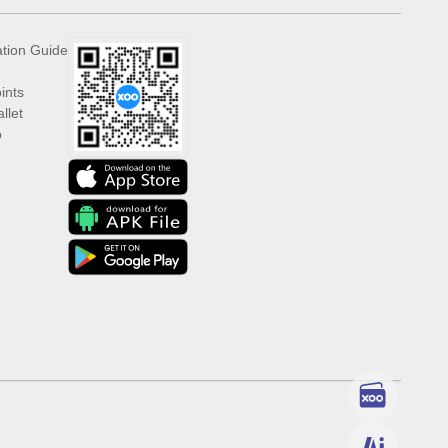
ation Guide
ints
llet
p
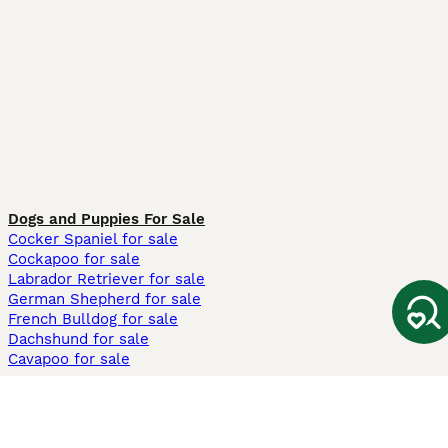
Dogs and Puppies For Sale
Cocker Spaniel for sale
Cockapoo for sale
Labrador Retriever for sale
German Shepherd for sale
French Bulldog for sale
Dachshund for sale
Cavapoo for sale
Cats and Kittens For Sale
Maine Coon for sale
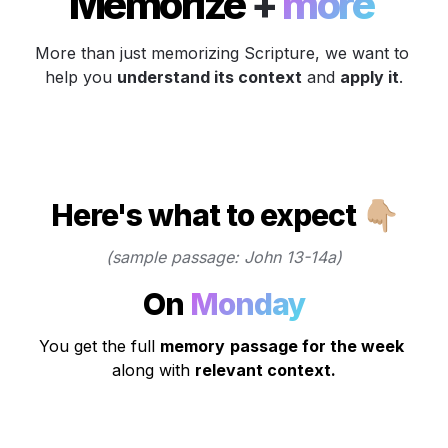
Memorize 
+
 more 
More than just memorizing Scripture, we want to 
help you 
understand its context
 and 
apply it
.
Here's what to expect 👇🏼
(sample passage: John 13-14a)
On 
Monday
You get the full 
memory
passage for the week
along with 
relevant context.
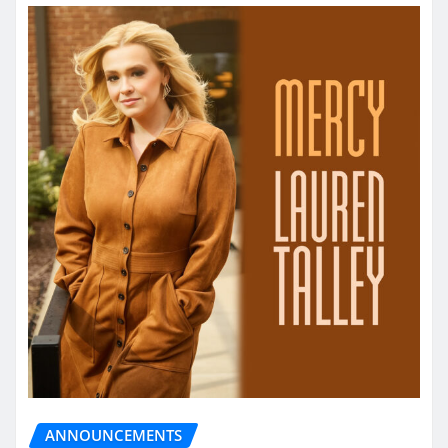
ANNOUNCEMENTS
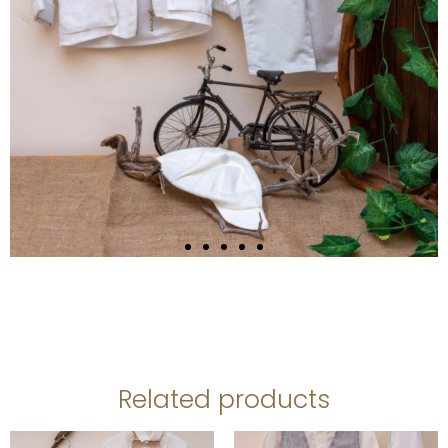
Related products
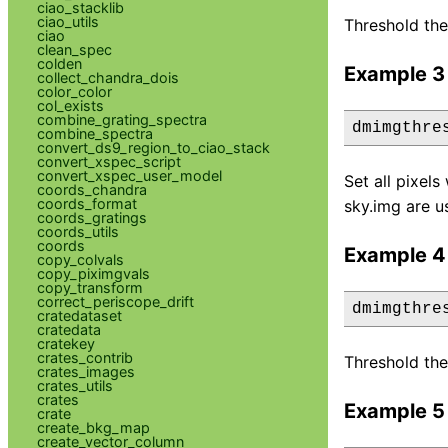
ciao_stacklib
ciao_utils
Threshold the
ciao
clean_spec
colden
Example 3
collect_chandra_dois
color_color
col_exists
combine_grating_spectra
dmimgthre
combine_spectra
convert_ds9_region_to_ciao_stack
convert_xspec_script
convert_xspec_user_model
Set all pixel
coords_chandra
coords_format
sky.img are u
coords_gratings
coords_utils
coords
Example 4
copy_colvals
copy_piximgvals
copy_transform
correct_periscope_drift
dmimgthre
cratedataset
cratedata
cratekey
crates_contrib
Threshold the
crates_images
crates_utils
crates
Example 5
crate
create_bkg_map
create_vector_column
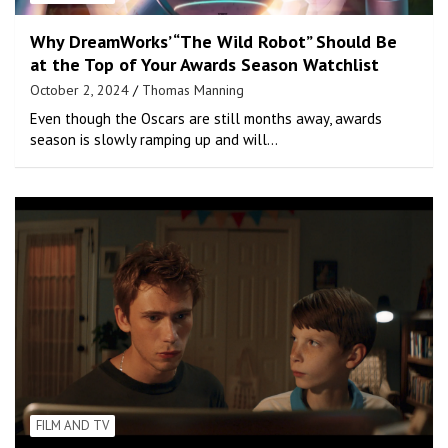
Why DreamWorks’ “The Wild Robot” Should Be
at the Top of Your Awards Season Watchlist
October 2, 2024
Thomas Manning
Even though the Oscars are still months away, awards
season is slowly ramping up and will…
FILM AND TV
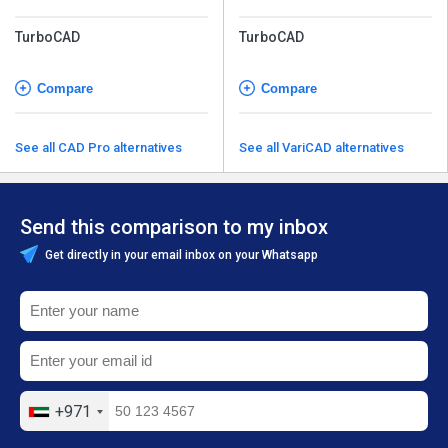
TurboCAD
TurboCAD
Compare
Compare
See all CAD Pro alternatives
See all VariCAD alternatives
Send this comparison to my inbox
Get directly in your email inbox on your Whatsapp
+971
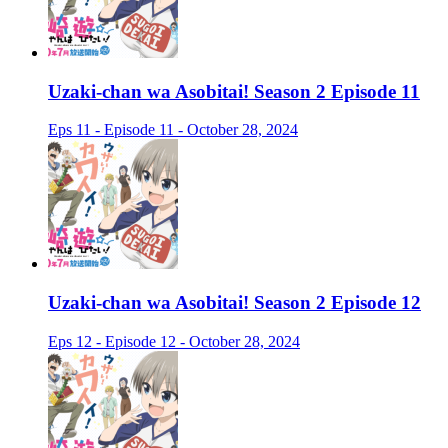
Uzaki-chan wa Asobitai! Season 2 Episode 11
Eps 11 - Episode 11 - October 28, 2024
Uzaki-chan wa Asobitai! Season 2 Episode 12
Eps 12 - Episode 12 - October 28, 2024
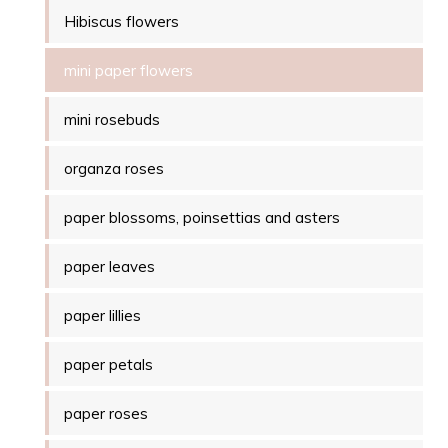
Hibiscus flowers
mini paper flowers
mini rosebuds
organza roses
paper blossoms, poinsettias and asters
paper leaves
paper lillies
paper petals
paper roses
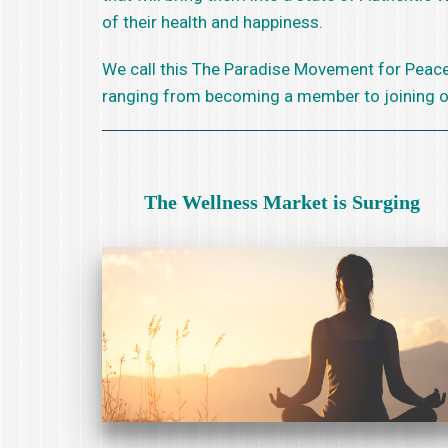
of their health and happiness.
We call this The Paradise Movement for Peace 
ranging from becoming a member to joining our 
The Wellness Market is Surging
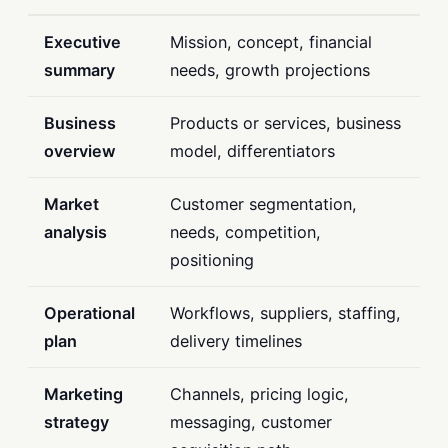
Executive
Mission, concept, financial
summary
needs, growth projections
Business
Products or services, business
overview
model, differentiators
Market
Customer segmentation,
analysis
needs, competition,
positioning
Operational
Workflows, suppliers, staffing,
plan
delivery timelines
Marketing
Channels, pricing logic,
strategy
messaging, customer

□ □ □

The goal is an exact reprint of the entries, leaving out the pictures.

Exercise output:
ation Guide
ints
llet
p
Dogs and Puppies For Sale
Cocker Spaniel for sale
Cockapoo for sale
Labrador Retriever for sale
German Shepherd for sale
French Bulldog for sale
Dachshund for sale
Cavapoo for sale
Cats and Kittens For Sale
Maine Coon for sale
Memorize 
+
 more 
More than just memorizing Scripture, we want to 
help you 
understand its context
 and 
apply it
.
Here's what to expect 👇🏼
(sample passage: John 13-14a)
On 
Monday
You get the full 
memory
passage for the week
along with 
relevant context.
ANNOUNCEMENTS
Related products
ciao_stacklib
ciao_utils
Threshold the
ciao
clean_spec
colden
Example 3
collect_chandra_dois
color_color
col_exists
combine_grating_spectra
dmimgthre
combine_spectra
convert_ds9_region_to_ciao_stack
convert_xspec_script
convert_xspec_user_model
Set all pixel
coords_chandra
coords_format
sky.img are u
coords_gratings
coords_utils
coords
Example 4
copy_colvals
copy_piximgvals
copy_transform
correct_periscope_drift
dmimgthre
cratedataset
cratedata
cratekey
crates_contrib
Threshold the
crates_images
crates_utils
crates
Example 5
crate
create_bkg_map
create_vector_column
Why DreamWorks’ “The Wild Robot” Should Be
at the Top of Your Awards Season Watchlist
October 2, 2024
Thomas Manning
Even though the Oscars are still months away, awards
season is slowly ramping up and will…
FILM AND TV
TurboCAD
TurboCAD
Compare
Compare
See all CAD Pro alternatives
See all VariCAD alternatives
Send this comparison to my inbox
Get directly in your email inbox on your Whatsapp
+971
Uzaki-chan wa Asobitai! Season 2 Episode 11
Eps 11 - Episode 11 - October 28, 2024
Uzaki-chan wa Asobitai! Season 2 Episode 12
Eps 12 - Episode 12 - October 28, 2024
Hibiscus flowers
mini paper flowers
mini rosebuds
organza roses
paper blossoms, poinsettias and asters
paper leaves
paper lillies
paper petals
paper roses
of their health and happiness.
We call this The Paradise Movement for Peace 
ranging from becoming a member to joining our 
The Wellness Market is Surging
Executive
Mission, concept, financial
summary
needs, growth projections
Business
Products or services, business
overview
model, differentiators
Market
Customer segmentation,
analysis
needs, competition,
positioning
Operational
Workflows, suppliers, staffing,
plan
delivery timelines
Marketing
Channels, pricing logic,
strategy
messaging, customer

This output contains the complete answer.